RSA Encryption System


THE NEED OF ENCRYPTION

In today's world where a lot of secured information like our credit card number, passwords etc., travel around the web, the presence of a secure encryption system is almost inevitable.

We want a method to encrypt a message, send it over the insecure internet connection and allow only the receiver to be able to decrypt and read the original message. This exact problem was solved by Rivest, Shamir and Adleman(RSA) in the year 1978, in their paper A Method for Obtaining Digital Signatures and Public-Key Cryptosystems.
In this post, I will try to explain the method they adopted to create a secure encryption system.

PUBLIC KEY CRYPTOSYSTEM

A public key cryptosystem has the following properties:

1) D(E(M)) = M, if we decrypt an encrypted message, we should get back the message.

2) Both E and D should be easy to compute, if it takes days to encrypt or decrypt the message, then the cryptosystem is not very useful.

3) By publicly revealing E the user does not reveal an easy way to compute D. The encryption key of the users is revealed publicly so that any person can send an encrypted message to the user. However if by using E, someone can obtain D, then the encryption system will fail. So this should not happen.

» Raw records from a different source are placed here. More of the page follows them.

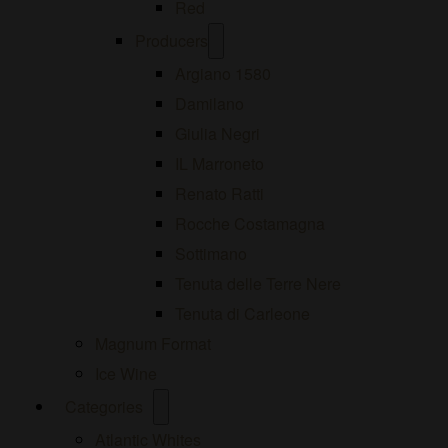
Red
Open
Producers
menu
Argiano 1580
Damilano
Giulia Negri
IL Marroneto
Renato Ratti
Rocche Costamagna
Sottimano
Tenuta delle Terre Nere
Tenuta di Carleone
Magnum Format
Ice Wine
Open
Categories
menu
Atlantic Whites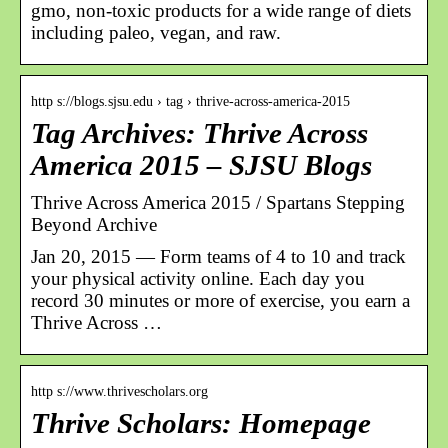
gmo, non-toxic products for a wide range of diets
including paleo, vegan, and raw.
http s://blogs.sjsu.edu › tag › thrive-across-america-2015
Tag Archives: Thrive Across
America 2015 – SJSU Blogs
Thrive Across America 2015 / Spartans Stepping
Beyond Archive
Jan 20, 2015 — Form teams of 4 to 10 and track
your physical activity online. Each day you
record 30 minutes or more of exercise, you earn a
Thrive Across …
http s://www.thrivescholars.org
Thrive Scholars: Homepage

4) E(D(M ) = M, i.e it is a trap-door one-way permutation. Trap-door, as there is a method to decrypt the message. One-way as by revealing E, we do not reveal D. Permutation as we get back the message by decrypting an encrypted message or encrypting a decrypted message. This property is useful in digital signatures.





img7
                                                        Figure 1

In the above image, we can observe how data is transferred between the sender and the receiver. The sender uses the recipients encryption key to encrypt the message. This transforms the plaintext message to ciphertext. This ciphertext is then sent over the insecure connection to the recipient, who can decrypt the message using his own decryption key, which is exclusive to him.

DIGITAL SIGNATURES

Digital signatures have become commonplace nowadays. They present a very efficient method of saving resources as well as time. However, we require a secure system in place as the signed documents have to be sent over an insecure connection and digital forgery is fairly easy.
Rivest, Shamir and Adleman presented a very elegant method to solve the problem of digital signature in their paper. Here we describe the method.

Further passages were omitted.